Your teenager’s brain fit advantage is in encouraging them to recognise that things or people aren’t like that EVERY TIME or ALL THE TIME, it’s impossible! Interrupt their conversation and challenge them to break down their commentary into specifics such as this person, at this time. Your teenager will learn the finer distinctions of interpreting life ‘in that moment’. Guide them to break their study assignment into steps and stages then break those steps and stages into several sub-steps. Your teenager will come away feeling enabled and with a plan.
4. Mitigating anxiety and coming into the present
In stress, the right brain goes into ‘dimmer mode’ limiting our access to creative solutions to the situation, then the frontal lobe goes into ‘dimmer mode’ and takes us out of present time. This leaves us stuck in the back left quadrant of the brain where past memories sit and so does the emotion fear.

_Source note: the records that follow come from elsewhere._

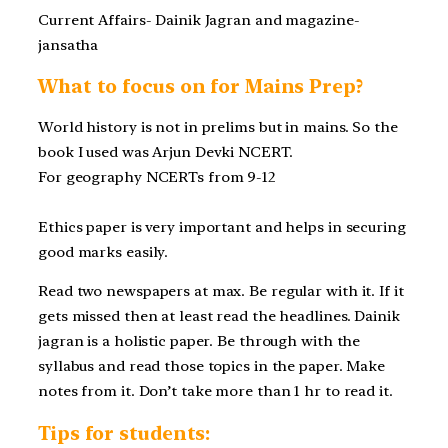
Current Affairs- Dainik Jagran and magazine-
jansatha
What to focus on for Mains Prep?
World history is not in prelims but in mains. So the
book I used was Arjun Devki NCERT.
For geography NCERTs from 9-12
Ethics paper is very important and helps in securing
good marks easily.
Read two newspapers at max. Be regular with it. If it
gets missed then at least read the headlines. Dainik
jagran is a holistic paper. Be through with the
syllabus and read those topics in the paper. Make
notes from it. Don’t take more than 1 hr to read it.
Tips for students:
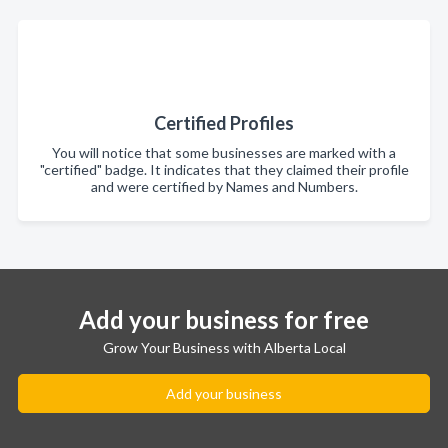
Certified Profiles
You will notice that some businesses are marked with a
"certified" badge. It indicates that they claimed their profile
and were certified by Names and Numbers.
Add your business for free
Grow Your Business with Alberta Local
Add your business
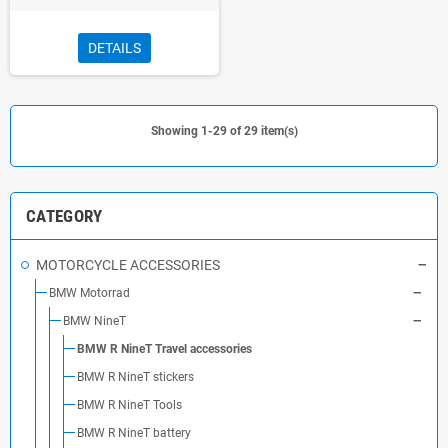
DETAILS
Showing 1-29 of 29 item(s)
CATEGORY
MOTORCYCLE ACCESSORIES
BMW Motorrad
BMW NineT
BMW R NineT Travel accessories
BMW R NineT stickers
BMW R NineT Tools
BMW R NineT battery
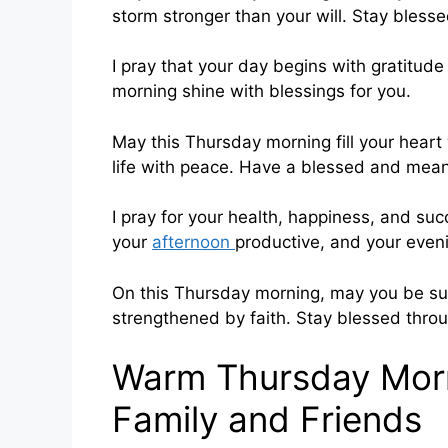
storm stronger than your will. Stay bles
I pray that your day begins with gratitude
morning shine with blessings for you.
May this Thursday morning fill your heart 
life with peace. Have a blessed and mean
I pray for your health, happiness, and su
your
afternoon
productive, and your eveni
On this Thursday morning, may you be s
strengthened by faith. Stay blessed thro
Warm Thursday Morn
Family and Friends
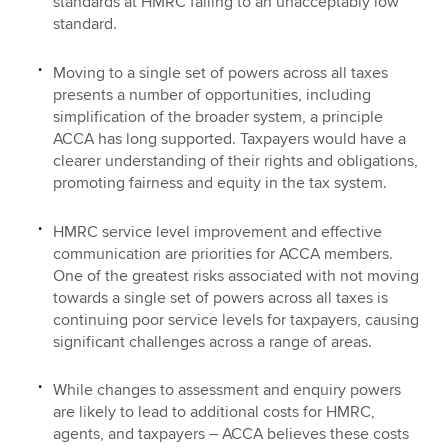
standards at HMRC falling to an unacceptably low
standard.
Moving to a single set of powers across all taxes
presents a number of opportunities, including
simplification of the broader system, a principle
ACCA has long supported. Taxpayers would have a
clearer understanding of their rights and obligations,
promoting fairness and equity in the tax system.
HMRC service level improvement and effective
communication are priorities for ACCA members.
One of the greatest risks associated with not moving
towards a single set of powers across all taxes is
continuing poor service levels for taxpayers, causing
significant challenges across a range of areas.
While changes to assessment and enquiry powers
are likely to lead to additional costs for HMRC,
agents, and taxpayers – ACCA believes these costs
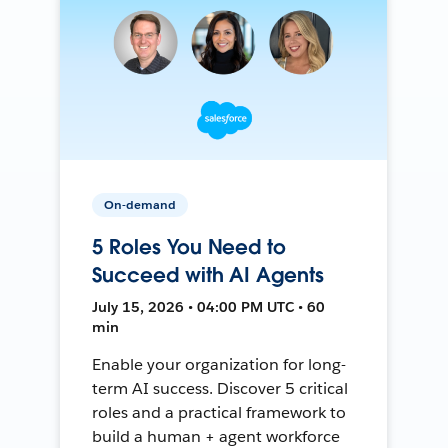
On-demand
5 Roles You Need to
Succeed with AI Agents
July 15, 2026 • 04:00 PM UTC • 60
min
Enable your organization for long-
term AI success. Discover 5 critical
roles and a practical framework to
build a human + agent workforce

My kinesiologist taught me a technique which she refers to as ‘head hold and breathe’ but is officially called ‘Frontal occipital hold’. What this technique does is re-activate the communication between the left and right , top and bottom, back and front of the brain. , creating a whole brain response, facilitating focus, calm, clarity and bringing us into present time.
Either sitting, standing or lying down, have them place their right hand across their forehead between their eyebrows and hairline. Place their left hand on the back of their head across the bump on their skull at the point just before their skull descends into their neck. Ask them to take a slow deep belly breath in, to the count of 4, hold for the count of 2, exhale slowly sucking in their belly button to the count of 4 and hold for 2. Repeat 9 times.

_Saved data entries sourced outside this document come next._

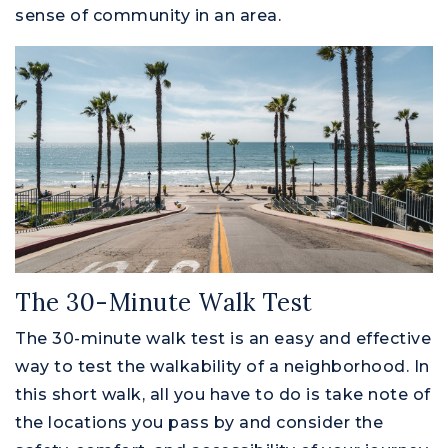
sense of community in an area.
The 30-Minute Walk Test
The 30-minute walk test is an easy and effective
way to test the walkability of a neighborhood. In
this short walk, all you have to do is take note of
the locations you pass by and consider the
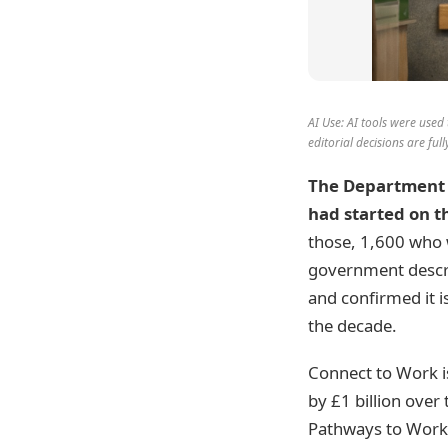
AI Use: AI tools were used 
editorial decisions are fu
The Department 
had started on t
those, 1,600 who w
government describe
and confirmed it 
the decade.
Connect to Work i
by £1 billion over
Pathways to Work 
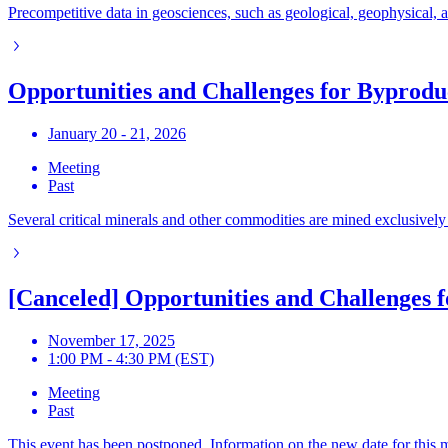
Precompetitive data in geosciences, such as geological, geophysical,
Opportunities and Challenges for Byprod
January 20 - 21, 2026
Meeting
Past
Several critical minerals and other commodities are mined exclusively
[Canceled] Opportunities and Challenges 
November 17, 2025
1:00 PM - 4:30 PM (EST)
Meeting
Past
This event has been postponed. Information on the new date for this m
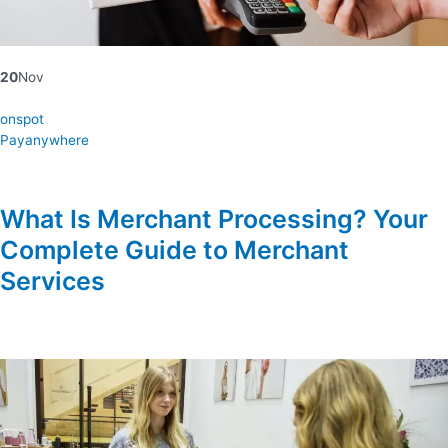
20
Nov
onspot
Payanywhere
What Is Merchant Processing? Your
Complete Guide to Merchant
Services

Your teenager’s brain fit advantage is to perform the ‘head hold and breathe’ practise every time they sit down to tend to their studies and at bedtime. It will support them to settle, focus and become calm.

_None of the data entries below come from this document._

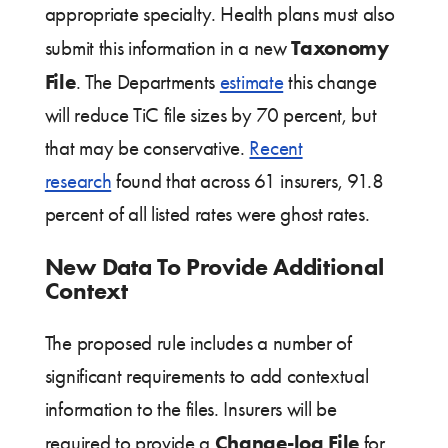
appropriate specialty. Health plans must also
Taxonomy
submit this information in a new
File
. The Departments
estimate
this change
will reduce TiC file sizes by 70 percent, but
that may be conservative.
Recent
research
found that across 61 insurers, 91.8
percent of all listed rates were ghost rates.
New Data To Provide Additional
Context
The proposed rule includes a number of
significant requirements to add contextual
information to the files. Insurers will be
Change-log File
required to provide a
for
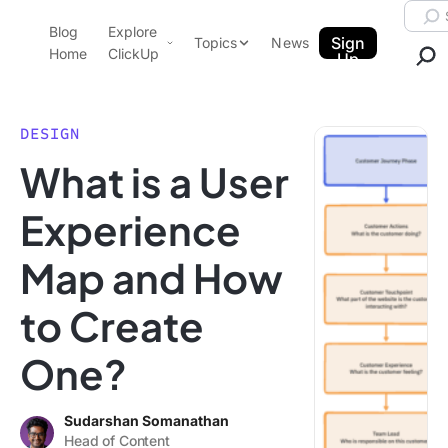
Skip to content.
Searc
Blog
Explore
ClickUp Blog
Sign
Topics
News
Home
ClickUp
Up
AI & Automation
Product Demo
Agencies
DESIGN
Pricing
What is a User
Templates
Data Insights
Features
Experience
Use Cases
Map and How
Integrations
Note Taking
to Create
Productivity
One?
Project Management
Time Management
Sudarshan Somanathan
Head of Content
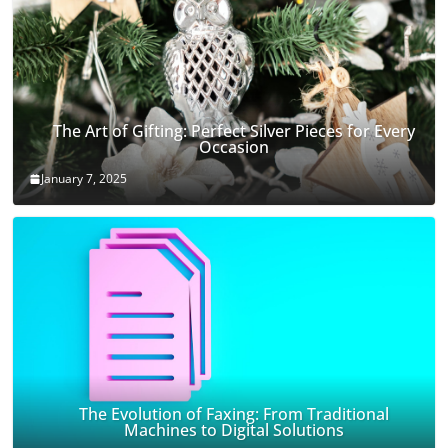
The Art of Gifting: Perfect Silver Pieces for Every
Occasion
January 7, 2025
The Evolution of Faxing: From Traditional
Machines to Digital Solutions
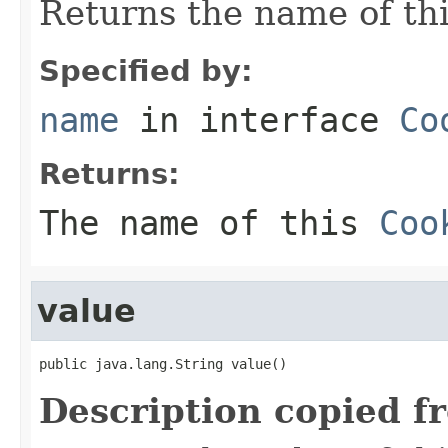
Returns the name of th
Specified by:
name
in interface
Co
Returns:
The name of this
Coo
value
public java.lang.String value()
Description copied f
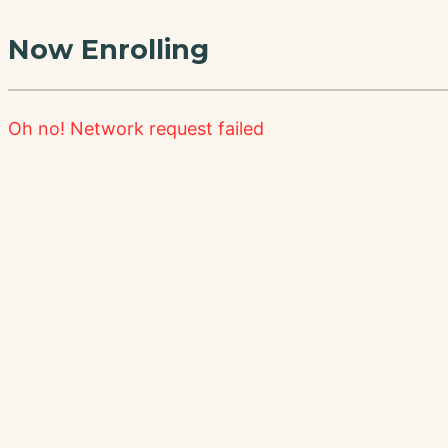
Now Enrolling
Oh no!
Network request failed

5. Discounting and Motivation
Adolescence is a phase of growing up and inherent within that is the process of learning and developing. Many teenagers are developmentally at the stage of discovering who they are and what they are and aren’t good at. Many are keen to elicit some sort of ‘wow’ response from their peers, be it by being popular, being good at sport, academics, art, drama etc.. Many also have an expectation that they achieve, learn and get it right the first time every time, which is of course, often unrealistic. Listen out for statements such as “that doesn’t count,” “That’s not good enough,” “That’s nothing” as it may suggest an attitude of rejecting , dis-qualifying, putting down possible progress, success, possibilities and solutions. Unchecked, the outcome of this negative thinking style is that it can be very de-motivating and dis-empowering. Sometimes the teenager who is a discounter is also a generaliser (see point 3.) Together they can begin to create the structure of a perfectionistic attitude.
Your teenager’s brain fit advantage is assured in challenging them to recognise, acknowledge, count and celebrate the incremental and small steps in their endeavours.